We implement a universe selection model that provides the trading system with companies classified by MorningStar as being in the drug manufacturing industry group. We narrow our universe to include only the drug manufacturers with the greatest PE ratios and dollar volume.

def select_coarse(self, algorithm, coarse):
    has_fundamentals = [c for c in coarse if c.has_fundamental_data]
    sorted_by_dollar_volume = sorted(has_fundamentals, key=lambda c: c.dollar_volume, reverse=True)
    return [ x.symbol for x in sorted_by_dollar_volume[:self.coarse_size] ]

def select_fine(self, algorithm, fine):
    drug_manufacturers = [f for f in fine if f.asset_classification.morningstar_industry_group_code == MorningstarIndustryGroupCode.DRUG_MANUFACTURERS]
    sorted_by_pe = sorted(drug_manufacturers, key=lambda f: f.valuation_ratios.pe_ratio, reverse=True)
    return [ x.symbol for x in sorted_by_pe[:self.fine_size] ]

Alpha Construction

The DrugNewsSentimentAlphaModel emits insights to take long intraday positions for securities that have positive news sentiment.

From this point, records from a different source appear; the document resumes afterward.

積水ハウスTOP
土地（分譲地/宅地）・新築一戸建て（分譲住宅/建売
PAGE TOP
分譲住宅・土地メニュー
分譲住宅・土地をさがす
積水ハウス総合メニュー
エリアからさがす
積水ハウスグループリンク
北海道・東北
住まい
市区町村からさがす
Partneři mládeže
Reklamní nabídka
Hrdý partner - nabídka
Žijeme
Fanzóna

During construction of the model, we:

  • Create a dictionary to store SymbolData for each symbol
  • Gather the sentiment dictionary provided by Isah et al (2018)
  • Determine the maximum number of grams we need to analyze news articles
  • Define a method to determine the sign of sentiment
  • Specify the value of bars_before_insight

The bars_before_insight parameter determines how many bars the Alpha model should observe after the market opens before emitting insights. Isah et al (2018) batch the news released by each company into 30-minute intervals before analyzing the sentiment of the batch. In this tutorial, we follow a similar procedure by setting bars_before_insight to 30.

class DrugNewsSentimentAlphaModel(AlphaModel):
    symbol_data_by_symbol = {}
    sentiment_by_phrase = SentimentByPhrase.dictionary
    max_phrase_words = max([len(phrase.split()) for phrase in sentiment_by_phrase.keys()])
    sign = lambda _, x: int(x and (1, -1)[x < 0])

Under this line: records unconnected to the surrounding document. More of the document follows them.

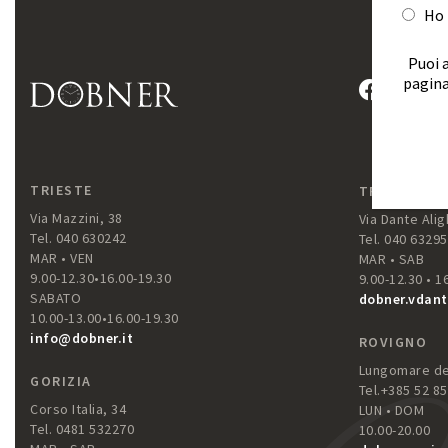
Ho 
Puoi a
pagina
TRIESTE
TRIESTE
Via Mazzini, 38
Via Dante Aligh
Tel. 040 630242
Tel. 040 6329
MAR • VEN
MAR • SAB
9.00-12.30•16.00-19.30
9.00-12.30 • 1
SABATO
dobner.vdant
10.00-13.00•16.00-19.30
info@dobner.it
ROVIGNO
Lungomare del
GORIZIA
Tel.+385 52 8
Corso Italia, 34
LUN • DOM
Tel. 0481 532270
10.00-20.00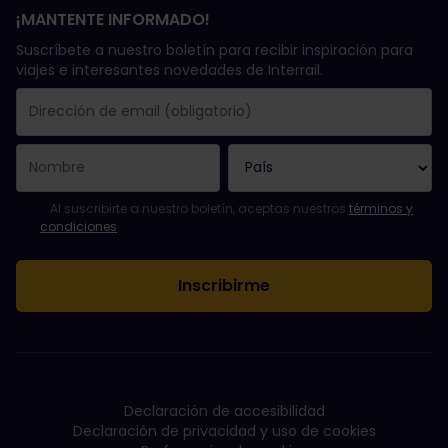
¡MANTENTE INFORMADO!
Suscríbete a nuestro boletín para recibir inspiración para
viajes e interesantes novedades de Interrail.
Se suscribió con éxito.
El campo de dirección de email es obligatorio.
La dirección de email no es válida.
Ha habido un fallo al suscribirte al boletín. Vuelve a intentarlo
¡Ya te has suscrito a este boletín!
Acepta los términos y condiciones para suscribirte al boletín in
Al suscribirte a nuestro boletín, aceptas nuestros
términos y
condiciones
.
Declaración de accesibilidad
Declaración de privacidad y uso de cookies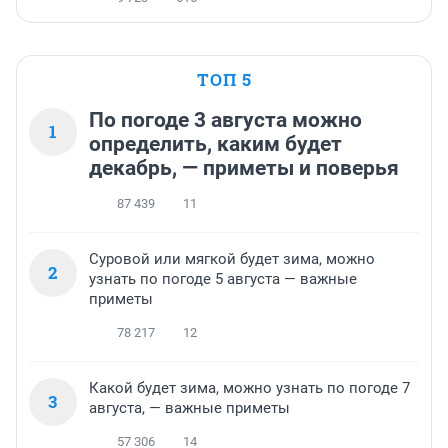
ТОП 5
По погоде 3 августа можно
1
определить, каким будет
декабрь, — приметы и поверья
87 439
11
Суровой или мягкой будет зима, можно
2
узнать по погоде 5 августа — важные
приметы
78 217
12
Какой будет зима, можно узнать по погоде 7
3
августа, — важные приметы
57 306
14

    def __init__(self, bars_before_insight=30):
        self.bars_before_insight = bars_before_insight

Alpha Securities Management

When a new security is added to the universe, we create a SymbolData object for it to store information unique to each security. The management of the SymbolData objects occurs in the Alpha model's OnSecuritiesChanged method.

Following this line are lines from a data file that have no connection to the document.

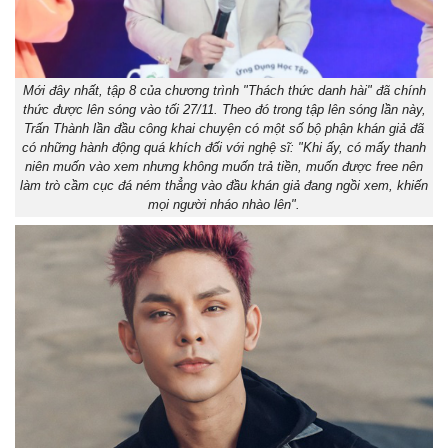
Mới đây nhất, tập 8 của chương trình "Thách thức danh hài" đã chính
thức được lên sóng vào tối 27/11. Theo đó trong tập lên sóng lần này,
Trấn Thành lần đầu công khai chuyện có một số bộ phận khán giả đã
có những hành động quá khích đối với nghệ sĩ: "Khi ấy, có mấy thanh
niên muốn vào xem nhưng không muốn trả tiền, muốn được free nên
làm trò cầm cục đá ném thẳng vào đầu khán giả đang ngồi xem, khiến
mọi người nháo nhào lên".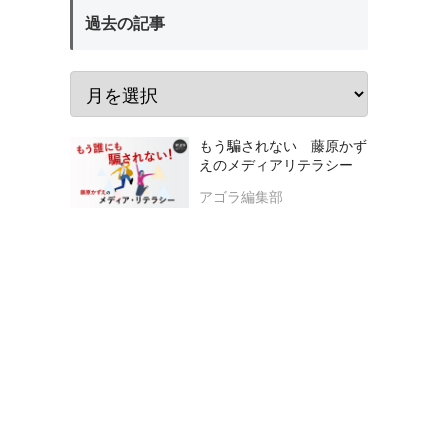
過去の記事
もう騙されない 藤原かず
えのメディアリテラシー
アゴラ編集部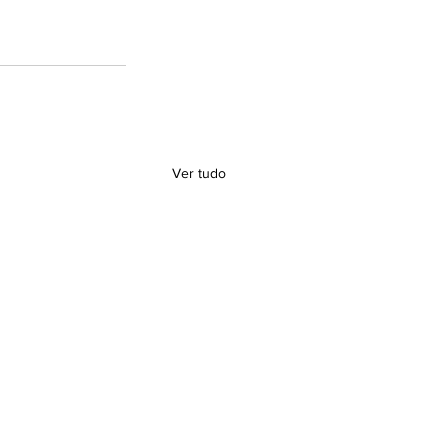
Ver tudo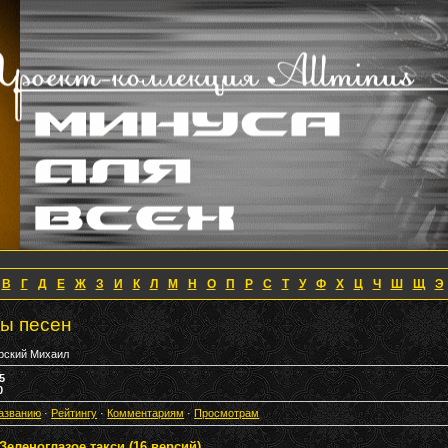
В
Г
Д
Е
Ж
З
И
К
Л
М
Н
О
П
Р
С
Т
У
Ф
Х
Ц
Ч
Ш
Щ
Э
ты песен
рский Михаил
5
0
азванию
·
Рейтингу
·
Комментариям
·
Просмотрам
Зеленоглазое такси (16 версий)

def on_securities_changed(self, algorithm, changes):
    for security in changes.added_securities:
        self.symbol_data_by_symbol[security.symbol] = SymbolData(security, algorithm)

    for security in changes.removed_securities:
        symbol_data = self.symbol_data_by_symbol.pop(security.symbol, None)
        if symbol_data:
            algorithm.remove_security(symbol_data.tiingo_symbol)

The definition of the SymbolData class is shown below. We add properties to it to track the cumulative sentiment of news releases over time and the number of bars the Alpha model has received for each security since the market open. In the constructor, we save a reference to the security's exchange so we can access the market hours of the exchange when generating insights. This is also where we initialize the Tiingo news feed for each security.

class SymbolData:
    cumulative_sentiment = 0
    bars_seen_today = 0

    def __init__(self, security, algorithm):
        self.exchange = security.exchange
        self.tiingo_symbol = algorithm.add_data(TiingoNews, security.symbol).symbol

Alpha Update

As new TiingoNews objects are provided to the Alpha model's Update method, we update the cumulative sentiment for each security. The cumulative sentiment counter is reset at each market close. Therefore, when we emit insights 30-minutes after the open, we are considering the sentiment of the news articles released from the previous close to the current time. We employ the findings of Berument & Kiymaz (2001), restricting the Alpha model's trading to Wednesday, the most profitable day of the week. Positions are entered 30-minutes after the open and exited at the close.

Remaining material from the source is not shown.